If i have post_tag_list be a string like "oscars,brad-pitt,awards" in the input csv. And if i try then do:

INPUT_COLUMNS = [
...
tf.contrib.lookup.HashTable(tf.contrib.lookup.KeyValueTensorInitializer('post_tag_list',
                                            tf.range(0, 10, dtype=tf.int64),
                                            tf.string, tf.int64),
                           default_value=10, name='post_tag_list'),
...]

I get this error:

Traceback (most recent call last):
  File "/usr/lib/python2.7/runpy.py", line 174, in _run_module_as_main
    "__main__", fname, loader, pkg_name)
  File "/usr/lib/python2.7/runpy.py", line 72, in _run_code
    exec code in run_globals
  File "/home/andrew_maguire/localDev/codeBase/pmc-analytical-data-mart/clickmodel/trainer/task.py", line 4, in <module>
    import model
  File "trainer/model.py", line 49, in <module>
    default_value=10, name='post_tag_list'),
  File "/usr/local/lib/python2.7/dist-packages/tensorflow/python/ops/lookup_ops.py", line 276, in __init__
    super(HashTable, self).__init__(table_ref, default_value, initializer)
  File "/usr/local/lib/python2.7/dist-packages/tensorflow/python/ops/lookup_ops.py", line 162, in __init__
    self._init = initializer.initialize(self)
  File "/usr/local/lib/python2.7/dist-packages/tensorflow/python/ops/lookup_ops.py", line 348, in initialize
    table.table_ref, self._keys, self._values, name=scope)
  File "/usr/local/lib/python2.7/dist-packages/tensorflow/python/ops/gen_lookup_ops.py", line 205, in _initialize_table_v2
    values=values, name=name)
  File "/usr/local/lib/python2.7/dist-packages/tensorflow/python/framework/op_def_library.py", line 767, in apply_op
    op_def=op_def)
  File "/usr/local/lib/python2.7/dist-packages/tensorflow/python/framework/ops.py", line 2632, in create_op
    set_shapes_for_outputs(ret)
  File "/usr/local/lib/python2.7/dist-packages/tensorflow/python/framework/ops.py", line 1911, in set_shapes_for_outputs
    shapes = shape_func(op)
  File "/usr/local/lib/python2.7/dist-packages/tensorflow/python/framework/ops.py", line 1861, in call_with_requiring
    return call_cpp_shape_fn(op, require_shape_fn=True)
  File "/usr/local/lib/python2.7/dist-packages/tensorflow/python/framework/common_shapes.py", line 595, in call_cpp_shape_fn
    require_shape_fn)
  File "/usr/local/lib/python2.7/dist-packages/tensorflow/python/framework/common_shapes.py", line 659, in _call_cpp_shape_fn_impl
    raise ValueError(err.message)
ValueError: Shape must be rank 1 but is rank 0 for 'key_value_init' (op: 'InitializeTableV2') with input shapes: [], [], [10].

If i was to pad each post_tag_list to be like "oscars,brad-pitt,awards,OTHER,OTHER,OTHER,OTHER,OTHER,OTHER,OTHER" so it's always 10 long.
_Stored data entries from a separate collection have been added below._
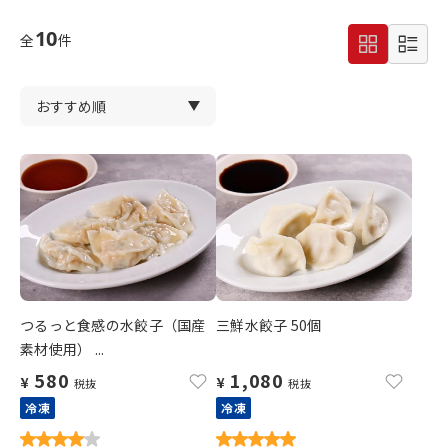
10
全
件
つるっと食感の水餃子（国産
三鮮水餃子 50個
素材使用） ...
580
1,080
¥
¥
税抜
税抜
冷凍
冷凍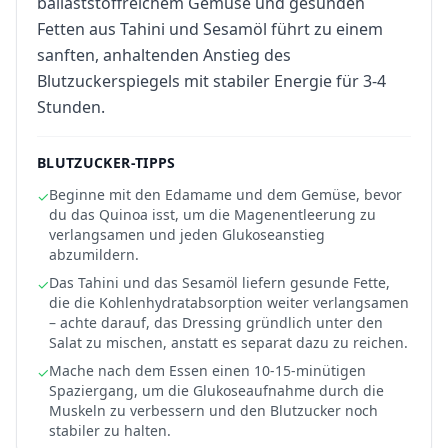
ballaststoffreichem Gemüse und gesunden
Fetten aus Tahini und Sesamöl führt zu einem
sanften, anhaltenden Anstieg des
Blutzuckerspiegels mit stabiler Energie für 3-4
Stunden.
BLUTZUCKER-TIPPS
Beginne mit den Edamame und dem Gemüse, bevor
✓
du das Quinoa isst, um die Magenentleerung zu
verlangsamen und jeden Glukoseanstieg
abzumildern.
Das Tahini und das Sesamöl liefern gesunde Fette,
✓
die die Kohlenhydratabsorption weiter verlangsamen
– achte darauf, das Dressing gründlich unter den
Salat zu mischen, anstatt es separat dazu zu reichen.
Mache nach dem Essen einen 10-15-minütigen
✓
Spaziergang, um die Glukoseaufnahme durch die
Muskeln zu verbessern und den Blutzucker noch
stabiler zu halten.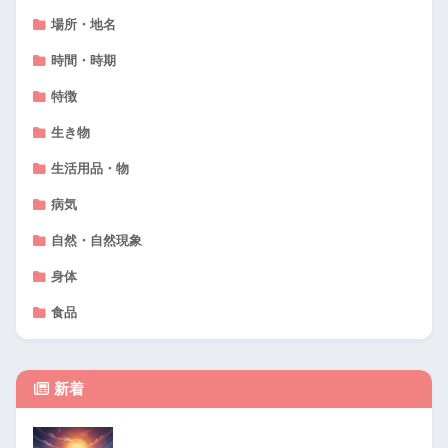
場所・地名
時間・時期
特徴
生き物
生活用品・物
病気
自然・自然現象
身体
食品
新着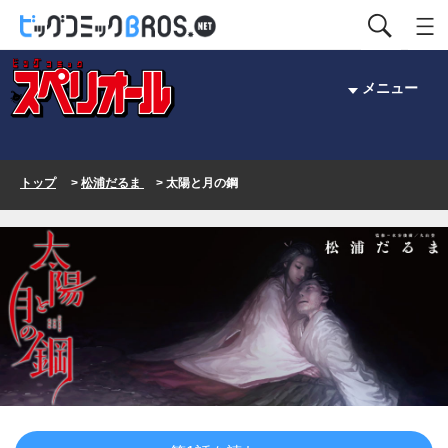
メニュー
トップ
>
松浦だるま
> 太陽と月の鋼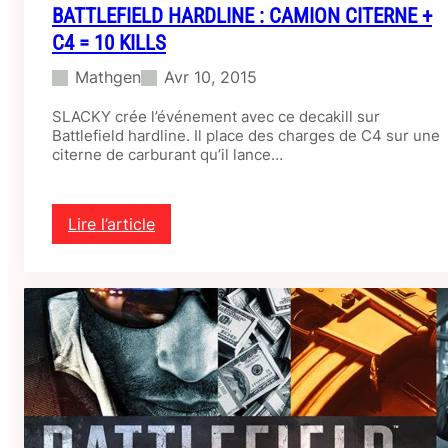
BATTLEFIELD HARDLINE : CAMION CITERNE +
C4 = 10 KILLS
Mathgen
Avr 10, 2015
SLACKY crée l’événement avec ce decakill sur
Battlefield hardline. Il place des charges de C4 sur une
citerne de carburant qu’il lance…
Lire l’article
:
B
a
t
t
l
e
f
i
e
l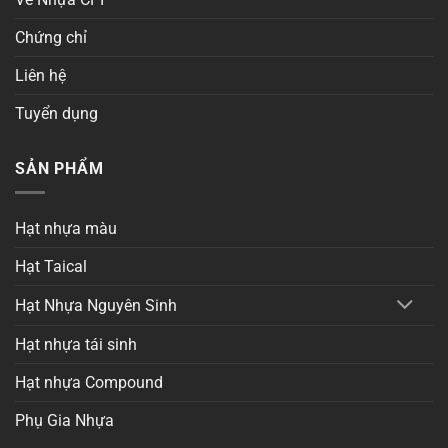
Chứng chỉ
Liên hệ
Tuyển dụng
SẢN PHẨM
Hạt nhựa màu
Hạt Taical
Hạt Nhựa Nguyên Sinh
Hạt nhựa tái sinh
Hạt nhựa Compound
Phụ Gia Nhựa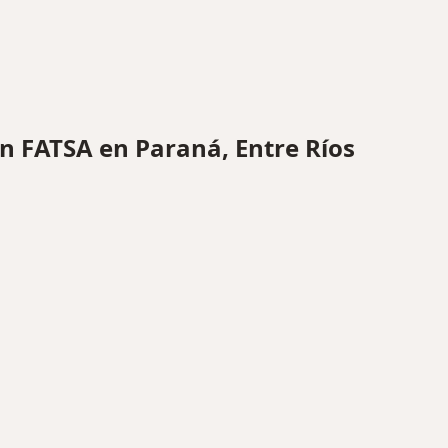
 FATSA en Paraná, Entre Ríos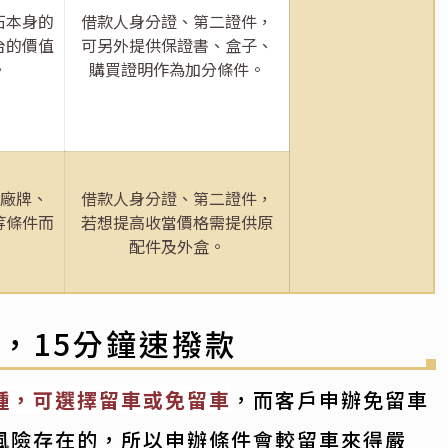
石本身的
借款人身分證、第二證件，
台的價值
可另外提供保證書、盒子、
。
購買證明作為加分條件。
的廠牌、
借款人身分證、第二證件，
等條件而
若想提高收當價格需提供原
配件及外盒。
，15分鐘速撥款
種，可選擇留車或免留車
，而客戶申辦免留車
風險存在的，所以申辦條件會較留車來得嚴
Would that be a potential solution here.

Or do i need to in some way know the size of all post tags i might ever be passing in here (kinda ill defined as new ones created all the time).

It's actually open ended. When someone creates a post they can also make a new tag if they can't find an existing one. So far its about 7k and we try to encourage them not to make new tags but they are open ended in sense of if a new news story breaks about something new it might get a new tag. So it might be that actually treating the tags as words similar to a post title and putting them into an embedding space might be more appropriate. I am training a doc2vec on the tags and posts and going to pass those vectors in as dense features. Was hoping to have tag dummies to use for wide cols. — andrewm4894, Oct 12 '17 at 11:04
Previously unseen tags are going to get mapped to one or more "unseen" weight vectors. So 7K is what I was looking for -- order of magnitude, mostly. — rhaertel80, Oct 12 '17 at 19:07

score 2 · Answer 1 · answered Oct 11 '17 at 08:39

2

Have you tried tf.contrib.lookup.Hashtable?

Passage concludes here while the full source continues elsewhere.